Die Angeklagte Beate Zschäpe (Mitte) mit ihren Anwälten Anja Sturm und Wolfgang Heer vor dem Oberlandesgericht München beim NSU-Prozess. Foto: dpa

Der Mord an zwei Polizisten in Heilbronn ist die wohl rätselhafteste Tat des „Nationalsozialistischen Untergrunds“ (NSU). Mehrere Zeugen beschrieben blutverschmierte Menschen in der Nähe des Tatorts, doch das Bild bleibt voller Widersprüche.

Der Mord an zwei Polizisten in Heilbronn ist die wohl rätselhafteste Tat des „Nationalsozialistischen Untergrunds“ (NSU). Mehrere Zeugen beschrieben blutverschmierte Menschen in der Nähe des Tatorts, doch das Bild bleibt voller Widersprüche.

München - Nach dem NSU-Mord an der Polizistin Michèle Kiesewetter in Heilbronn haben mehrere Zeugen von blutverschmierten Personen in der Nähe des Tatorts berichtet. Das sagte ein Beamter des Landeskriminalamts Baden-Württemberg am Donnerstag im NSU-Prozess. Die Bundesanwaltschaft geht allerdings in ihrer Anklage nicht davon aus, dass die Blutverschmierten, von denen die Zeugen berichteten, die mutmaßlichen NSU-Terroristen Uwe Mundlos und Uwe Böhnhardt waren.

Der LKA-Beamte berichtete, unter anderem habe ein Ehepaar einen Mann beschrieben, der vor einem Polizeihubschrauber weggerannt sei. Kurz darauf habe ein anderer Zeuge einen blutverschmierten Mann gesehen, der in ein Auto gesprungen sei. Ein weiterer Zeuge habe zwei Männer und eine Frau am Neckar gesehen; einer der Männer habe blutverschmierte Hände gehabt und sei zum Fluss gegangen, um sich zu waschen. „Mir ist kein einziger Fall bekannt, wo es so viele Zeugen gab, die blutverschmierte Menschen sahen“, sagte der mittlerweile pensionierte Kriminalhauptkommissar.

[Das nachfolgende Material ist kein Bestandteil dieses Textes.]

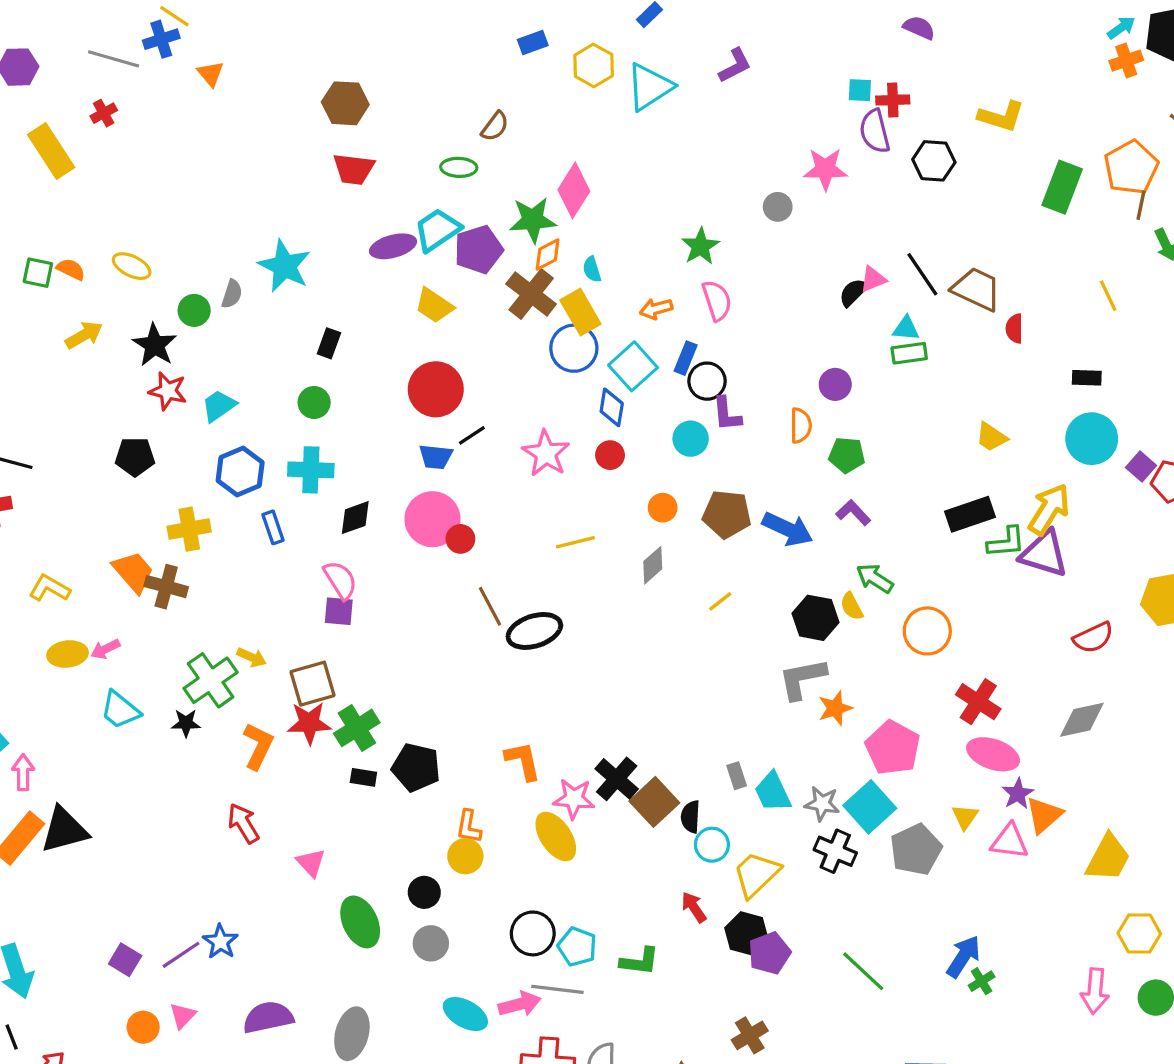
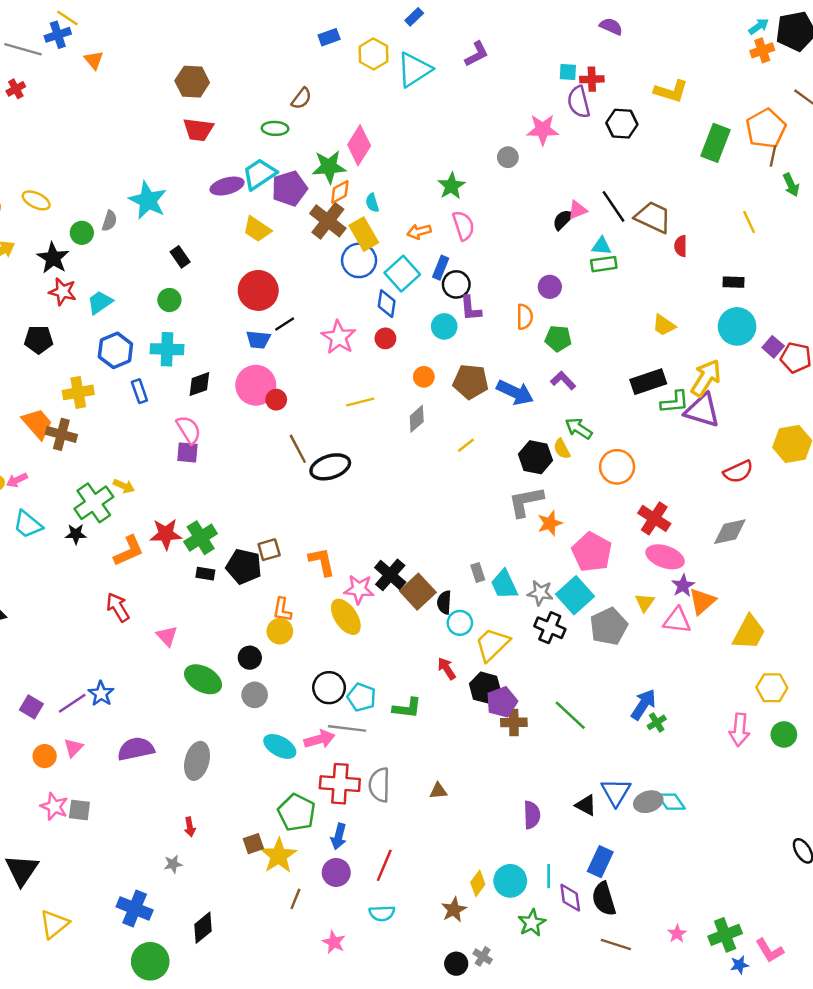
black rectangle: (329, 343) -> (180, 257), turned -55
brown square: (312, 684) -> (269, 550), moved, size x0.7
orange L-shape: (258, 746) -> (129, 551), turned 40
green ellipse: (360, 922) -> (203, 679), turned -36
brown cross: (750, 1035) -> (514, 722), moved, turned 30

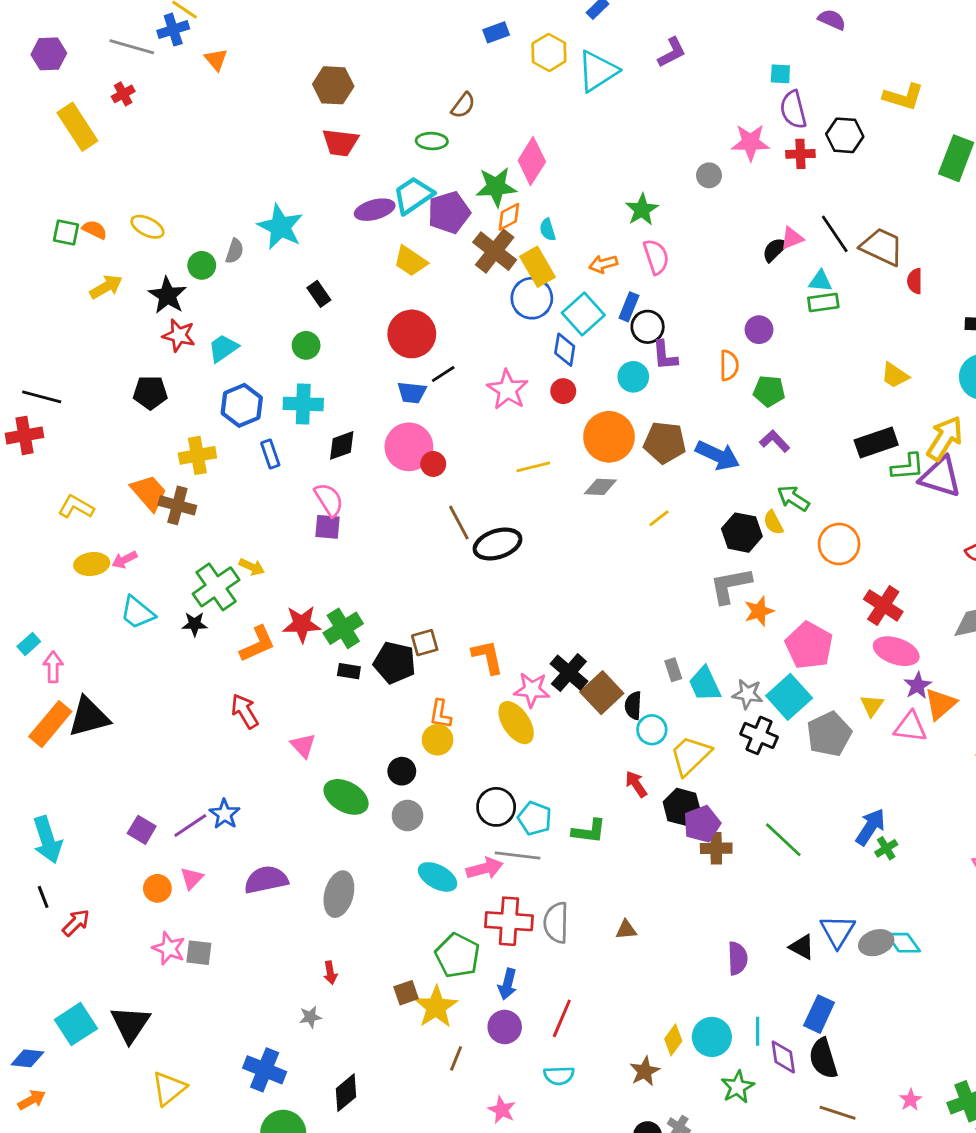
red cross: (592, 79) -> (800, 154), moved
orange circle: (424, 377) -> (609, 437), size x2.0
gray diamond: (417, 419) -> (600, 487), turned 44

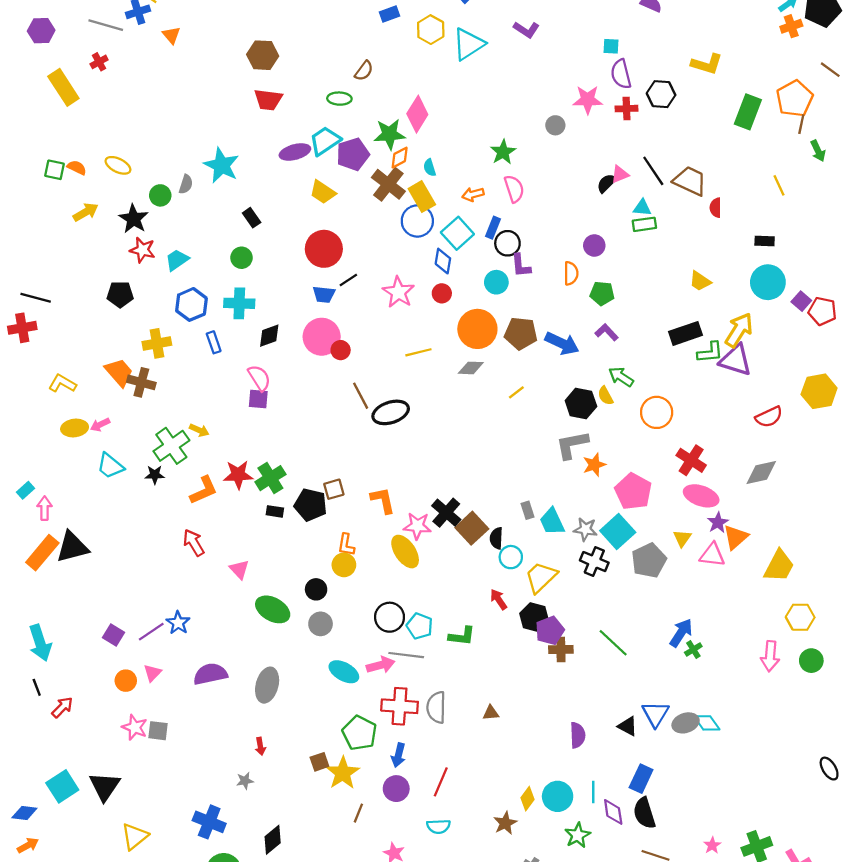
purple L-shape: (672, 52) -> (526, 30), turned 60

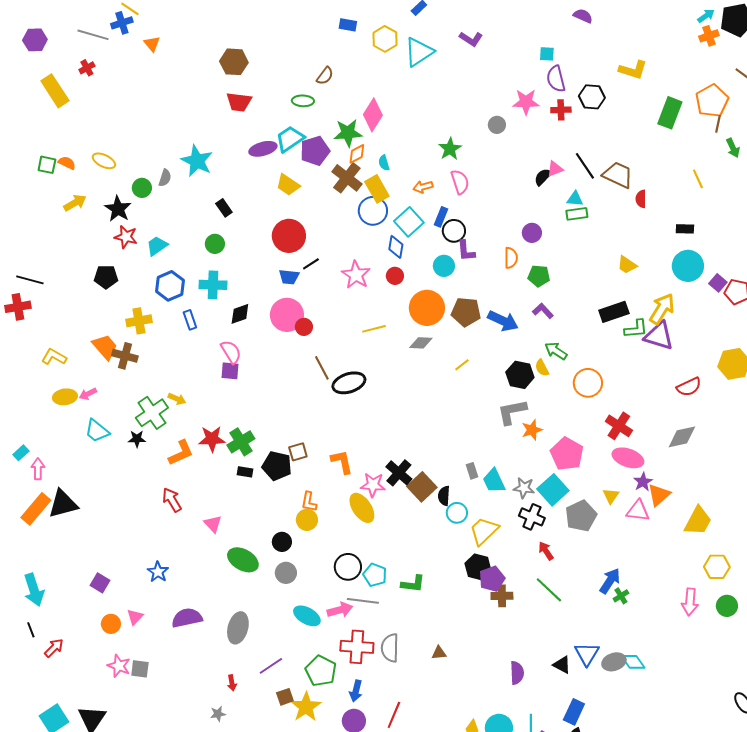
blue rectangle: (390, 14) -> (348, 25), turned 30
red arrow: (499, 599) -> (546, 551), moved
purple line: (151, 632) -> (271, 666), moved

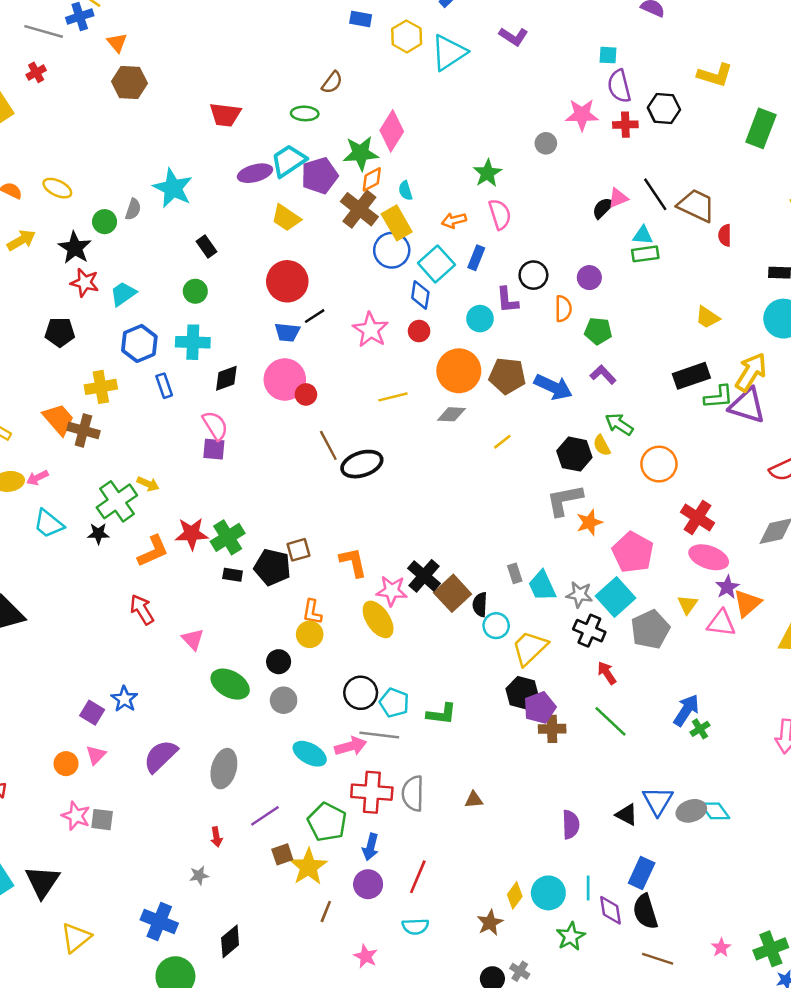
brown hexagon: (234, 62) -> (129, 82), moved
black circle: (454, 231) -> (533, 275), moved
purple square: (100, 583) -> (92, 713), moved
purple semicircle: (187, 618) -> (160, 756), turned -32

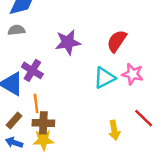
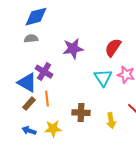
cyan triangle: (105, 78) -> (103, 78), turned -36
brown rectangle: (14, 121) -> (29, 104), moved
brown cross: (43, 123) -> (81, 113), moved

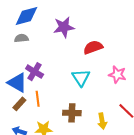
red semicircle: (113, 48) -> (93, 47), moved, turned 36
purple star: (73, 49) -> (64, 27), moved
cyan triangle: (103, 78) -> (81, 78), moved

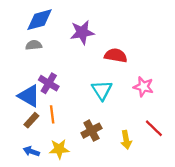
red semicircle: (93, 47) -> (116, 55), turned 30
brown cross: (72, 113) -> (91, 131), turned -30

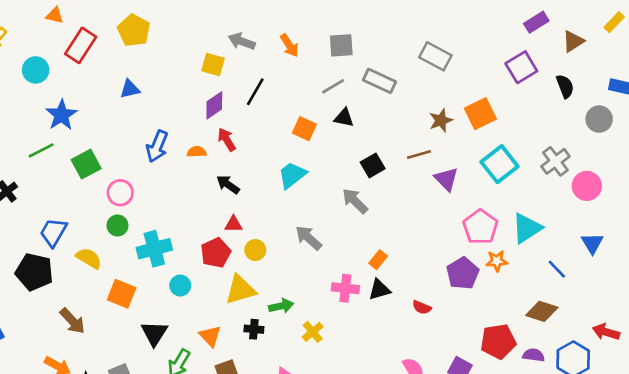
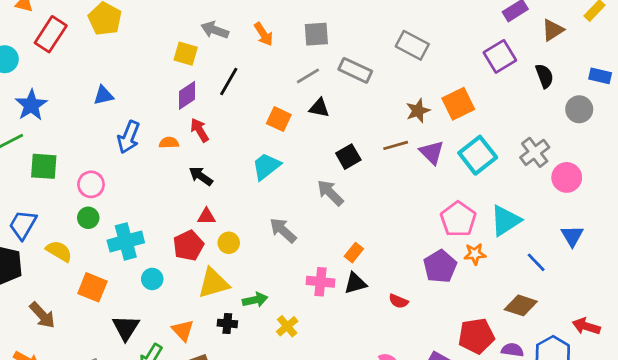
blue triangle: (130, 89) -> (104, 95), moved
green square: (86, 164) -> (44, 166), moved, turned 32
purple triangle: (446, 179) -> (432, 152), moved

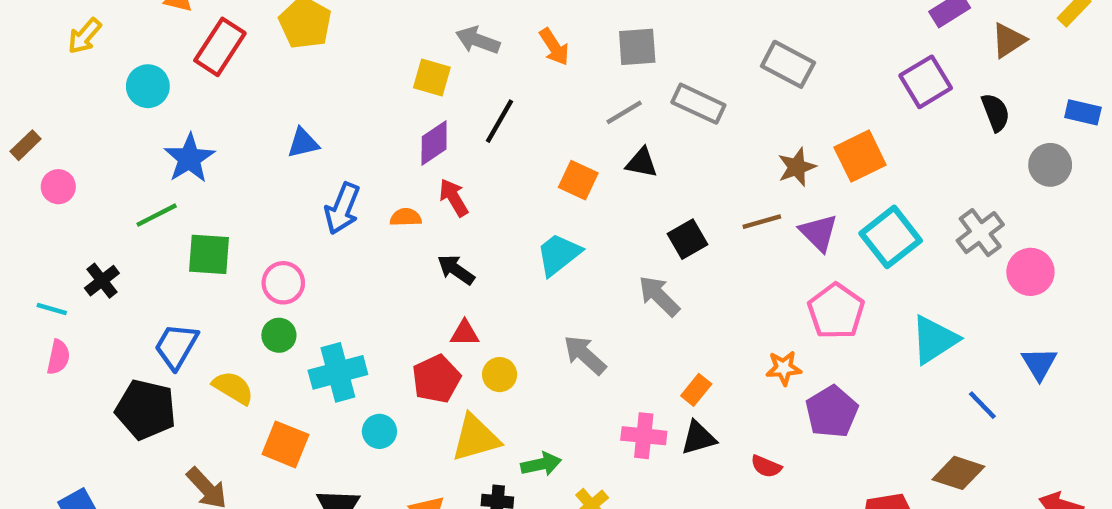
pink pentagon: (458, 219) -> (836, 311), moved
orange star: (475, 254) -> (784, 368), moved

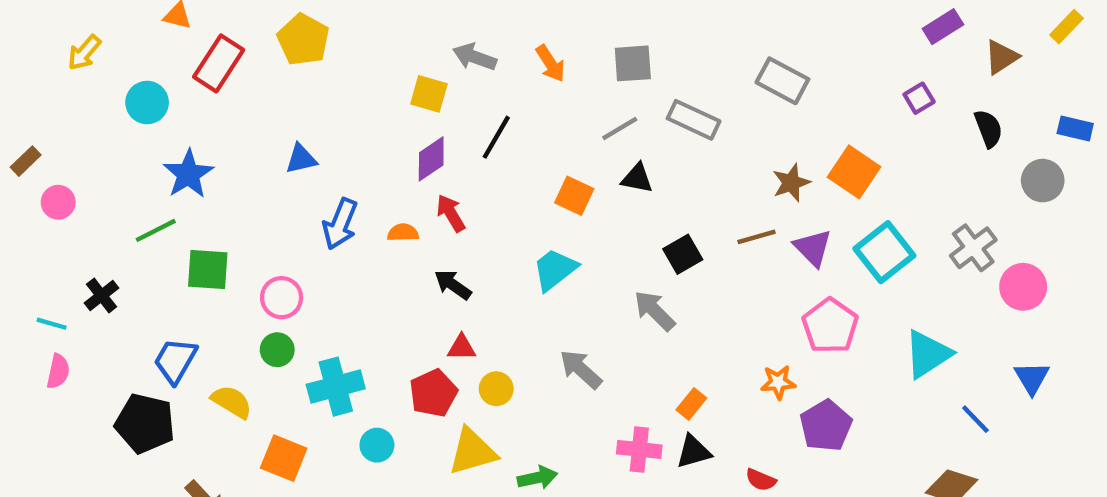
purple square: (926, 82) -> (919, 98), size x0.6
orange square: (860, 156) -> (854, 172), turned -30

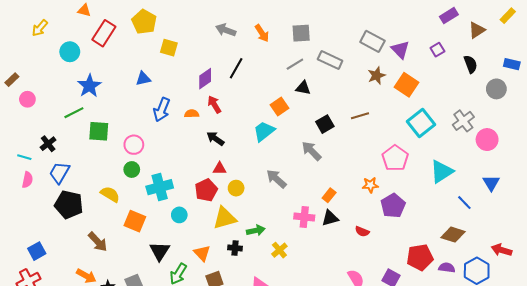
yellow square: (429, 94) -> (169, 48), moved
brown star: (791, 183) -> (377, 75), moved
orange square: (574, 196) -> (279, 106), moved, turned 30
purple triangle: (813, 248) -> (400, 50), moved
blue trapezoid: (175, 361) -> (59, 173), moved

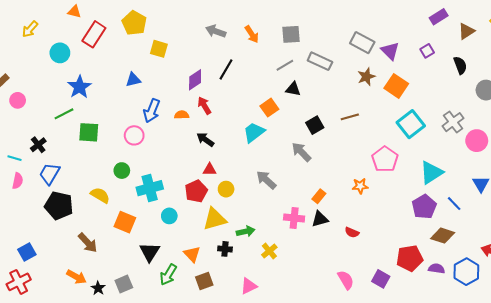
pink circle: (134, 145) -> (134, 135), moved
purple pentagon: (393, 206) -> (424, 207), moved

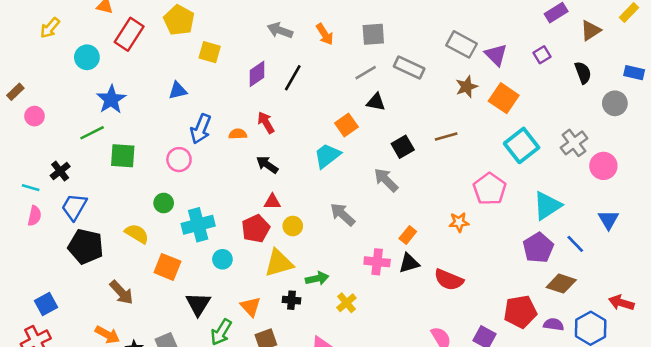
purple diamond: (195, 80) -> (257, 74), moved
red semicircle: (352, 232) -> (449, 280), size x1.6

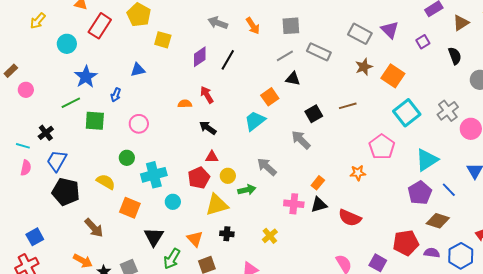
purple triangle: (496, 55) -> (390, 30), moved
blue arrow: (201, 129) -> (116, 95), moved, size x0.6
green arrow: (317, 278) -> (247, 190), moved

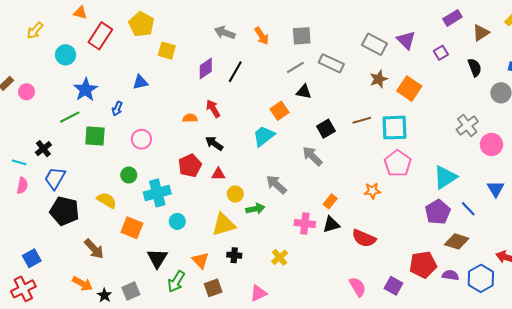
pink circle: (26, 90) -> (26, 92), moved
cyan square: (407, 113) -> (394, 128), moved, turned 36
red pentagon: (199, 178) -> (190, 166), moved

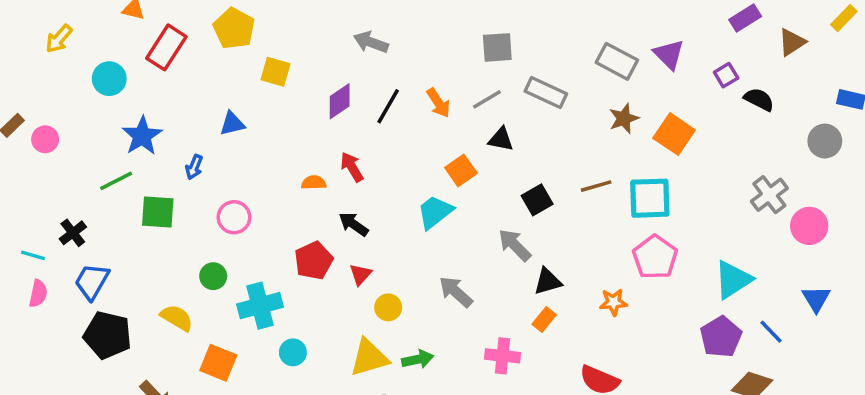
orange arrow: (262, 36) -> (438, 103), moved
black semicircle: (475, 67) -> (759, 99), moved, turned -42
red triangle: (218, 174) -> (360, 274), turned -48
green arrow: (255, 209) -> (418, 359), moved
black triangle: (331, 225) -> (548, 281), moved

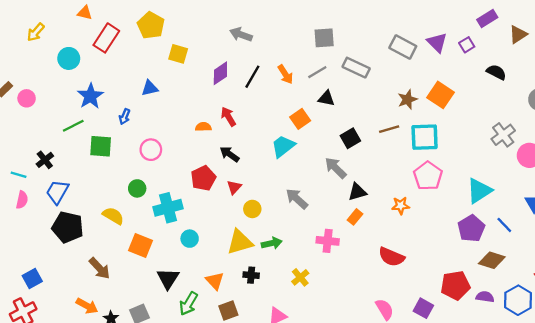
purple square: (726, 75) -> (467, 45), moved
brown star: (624, 118) -> (407, 99), moved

Laut Anklage schossen Mundlos und Böhnhardt am 25. April 2007 auf die beiden Polizisten, die in ihrem Streifenwagen saßen und Pause machten. Kiesewetter starb noch am Tatort. Sie wurde 22 Jahre alt. Ihr Kollege Martin A., damals 24, überlebte schwer verletzt.

Dass die beobachteten blutverschmierten Personen nicht Mundlos und Böhnhardt waren, schließt die Bundesanwaltschaft daraus, dass der Wohnwagen, in dem die beiden Neonazis wohl unterwegs waren, schon kurz nach dem Mord an einem gut 20 Kilometer entfernten Kontrollposten gesehen wurde. Deshalb müssten sie direkt nach der Tat losgefahren sein - die Zeugen machten ihre Beobachtungen aber erst einige Zeit später. Auch die Phantombilder, die seinerzeit angefertigt wurden, zeigen keine besondere Ähnlichkeit mit den Zwickauer Neonazis.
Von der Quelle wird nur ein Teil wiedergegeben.